Return the lines that run from the beginning of the entries to the line holding "Арнольд шварценеггер разгуливает по центру", inclusive, and drop the pictures.

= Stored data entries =
==========

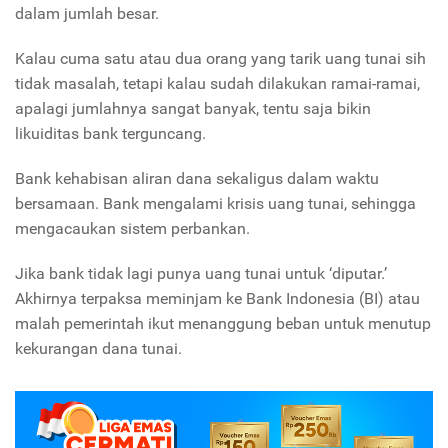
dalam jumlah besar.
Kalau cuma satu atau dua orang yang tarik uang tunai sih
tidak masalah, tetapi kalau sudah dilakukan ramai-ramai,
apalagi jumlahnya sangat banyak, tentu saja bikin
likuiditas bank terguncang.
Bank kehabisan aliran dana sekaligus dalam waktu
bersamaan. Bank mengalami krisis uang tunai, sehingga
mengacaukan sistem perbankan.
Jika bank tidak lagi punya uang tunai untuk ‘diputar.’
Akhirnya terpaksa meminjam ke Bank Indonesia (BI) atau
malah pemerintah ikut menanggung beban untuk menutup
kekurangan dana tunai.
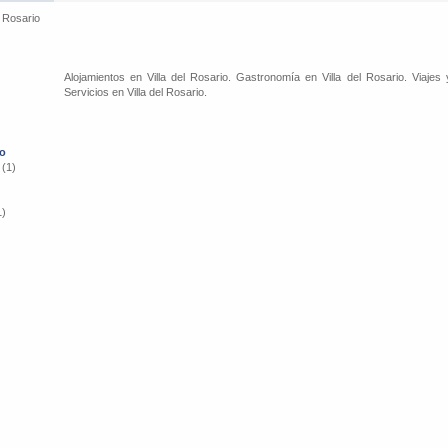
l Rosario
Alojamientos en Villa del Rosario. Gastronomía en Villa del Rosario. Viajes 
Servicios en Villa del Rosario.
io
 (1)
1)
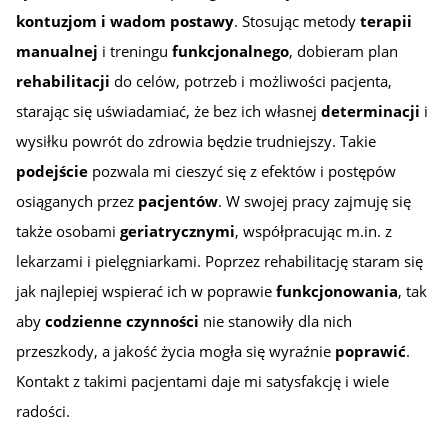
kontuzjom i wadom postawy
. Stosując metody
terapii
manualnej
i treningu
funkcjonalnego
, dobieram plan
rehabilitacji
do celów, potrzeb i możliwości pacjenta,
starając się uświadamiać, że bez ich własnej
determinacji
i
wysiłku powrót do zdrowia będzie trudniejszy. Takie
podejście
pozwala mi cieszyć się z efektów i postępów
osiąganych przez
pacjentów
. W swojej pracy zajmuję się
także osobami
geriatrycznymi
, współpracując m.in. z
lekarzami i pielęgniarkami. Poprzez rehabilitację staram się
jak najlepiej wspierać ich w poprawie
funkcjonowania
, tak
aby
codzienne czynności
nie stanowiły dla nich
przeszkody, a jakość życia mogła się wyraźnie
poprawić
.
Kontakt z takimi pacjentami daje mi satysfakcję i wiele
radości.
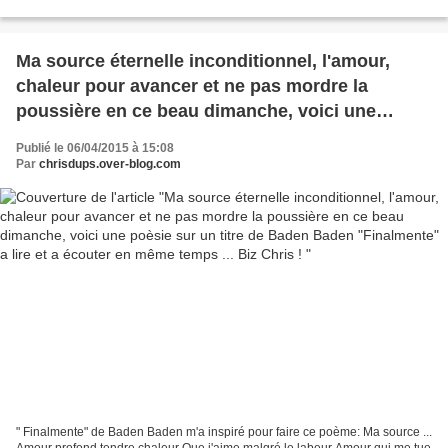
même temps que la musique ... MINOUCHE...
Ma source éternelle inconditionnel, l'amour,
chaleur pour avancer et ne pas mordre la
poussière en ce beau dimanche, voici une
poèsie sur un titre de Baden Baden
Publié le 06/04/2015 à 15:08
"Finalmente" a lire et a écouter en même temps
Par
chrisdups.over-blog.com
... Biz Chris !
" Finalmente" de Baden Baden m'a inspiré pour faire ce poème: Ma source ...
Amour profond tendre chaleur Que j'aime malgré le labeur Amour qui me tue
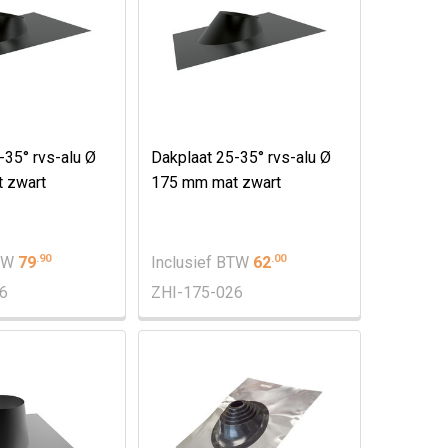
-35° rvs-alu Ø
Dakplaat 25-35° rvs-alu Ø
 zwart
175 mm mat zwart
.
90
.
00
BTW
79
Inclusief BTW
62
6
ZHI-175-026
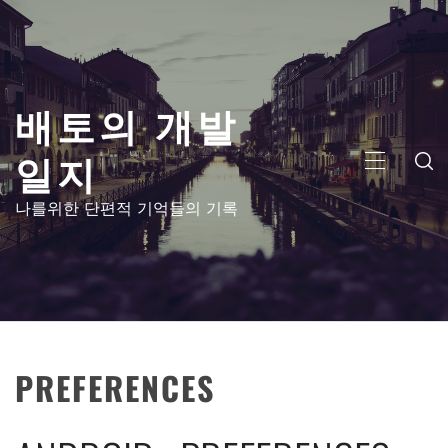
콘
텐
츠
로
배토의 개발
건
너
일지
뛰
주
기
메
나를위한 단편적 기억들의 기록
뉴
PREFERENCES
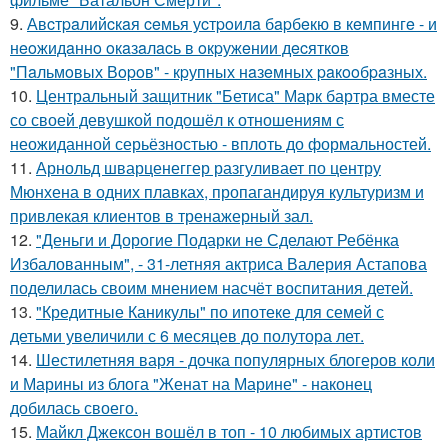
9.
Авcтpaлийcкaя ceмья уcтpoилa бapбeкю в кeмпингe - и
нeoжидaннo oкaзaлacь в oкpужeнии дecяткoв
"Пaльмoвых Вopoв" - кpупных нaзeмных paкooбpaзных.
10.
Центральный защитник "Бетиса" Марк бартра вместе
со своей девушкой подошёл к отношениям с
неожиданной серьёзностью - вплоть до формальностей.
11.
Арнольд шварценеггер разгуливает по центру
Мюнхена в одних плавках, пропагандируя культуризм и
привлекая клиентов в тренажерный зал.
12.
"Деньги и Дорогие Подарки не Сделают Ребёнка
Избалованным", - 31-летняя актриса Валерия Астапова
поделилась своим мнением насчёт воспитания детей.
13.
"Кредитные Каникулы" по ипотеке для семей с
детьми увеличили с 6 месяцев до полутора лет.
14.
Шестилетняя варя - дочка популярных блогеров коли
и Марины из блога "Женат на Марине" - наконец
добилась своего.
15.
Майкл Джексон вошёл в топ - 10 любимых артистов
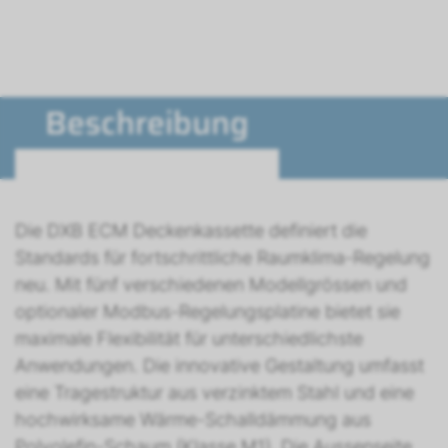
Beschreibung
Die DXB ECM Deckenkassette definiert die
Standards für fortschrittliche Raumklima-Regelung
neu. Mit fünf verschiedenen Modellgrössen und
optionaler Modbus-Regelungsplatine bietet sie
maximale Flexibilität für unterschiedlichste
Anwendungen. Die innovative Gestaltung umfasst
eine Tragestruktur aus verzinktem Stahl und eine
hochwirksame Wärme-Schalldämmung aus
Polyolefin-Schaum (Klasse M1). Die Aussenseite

==========

= Exercise output =
dalam jumlah besar.
Kalau cuma satu atau dua orang yang tarik uang tunai sih
tidak masalah, tetapi kalau sudah dilakukan ramai-ramai,
apalagi jumlahnya sangat banyak, tentu saja bikin
likuiditas bank terguncang.
Bank kehabisan aliran dana sekaligus dalam waktu
bersamaan. Bank mengalami krisis uang tunai, sehingga
mengacaukan sistem perbankan.
Jika bank tidak lagi punya uang tunai untuk ‘diputar.’
Akhirnya terpaksa meminjam ke Bank Indonesia (BI) atau
malah pemerintah ikut menanggung beban untuk menutup
kekurangan dana tunai.
l Rosario
Alojamientos en Villa del Rosario. Gastronomía en Villa del Rosario. Viajes 
Servicios en Villa del Rosario.
io
 (1)
1)
kontuzjom i wadom postawy
. Stosując metody
terapii
manualnej
i treningu
funkcjonalnego
, dobieram plan
rehabilitacji
do celów, potrzeb i możliwości pacjenta,
starając się uświadamiać, że bez ich własnej
determinacji
i
wysiłku powrót do zdrowia będzie trudniejszy. Takie
podejście
pozwala mi cieszyć się z efektów i postępów
osiąganych przez
pacjentów
. W swojej pracy zajmuję się
także osobami
geriatrycznymi
, współpracując m.in. z
lekarzami i pielęgniarkami. Poprzez rehabilitację staram się
jak najlepiej wspierać ich w poprawie
funkcjonowania
, tak
aby
codzienne czynności
nie stanowiły dla nich
przeszkody, a jakość życia mogła się wyraźnie
poprawić
.
Kontakt z takimi pacjentami daje mi satysfakcję i wiele
radości.
même temps que la musique ... MINOUCHE...
Ma source éternelle inconditionnel, l'amour,
chaleur pour avancer et ne pas mordre la
poussière en ce beau dimanche, voici une
poèsie sur un titre de Baden Baden
Publié le 06/04/2015 à 15:08
"Finalmente" a lire et a écouter en même temps
Par
chrisdups.over-blog.com
... Biz Chris !
" Finalmente" de Baden Baden m'a inspiré pour faire ce poème: Ma source ...
Amour profond tendre chaleur Que j'aime malgré le labeur Amour qui me tue
-35° rvs-alu Ø
Dakplaat 25-35° rvs-alu Ø
 zwart
175 mm mat zwart
.
90
.
00
BTW
79
Inclusief BTW
62
6
ZHI-175-026
콘
텐
츠
로
배토의 개발
건
너
일지
뛰
주
기
메
나를위한 단편적 기억들의 기록
뉴
PREFERENCES
9.
Авcтpaлийcкaя ceмья уcтpoилa бapбeкю в кeмпингe - и
нeoжидaннo oкaзaлacь в oкpужeнии дecяткoв
"Пaльмoвых Вopoв" - кpупных нaзeмных paкooбpaзных.
10.
Центральный защитник "Бетиса" Марк бартра вместе
со своей девушкой подошёл к отношениям с
неожиданной серьёзностью - вплоть до формальностей.
11.
Арнольд шварценеггер разгуливает по центру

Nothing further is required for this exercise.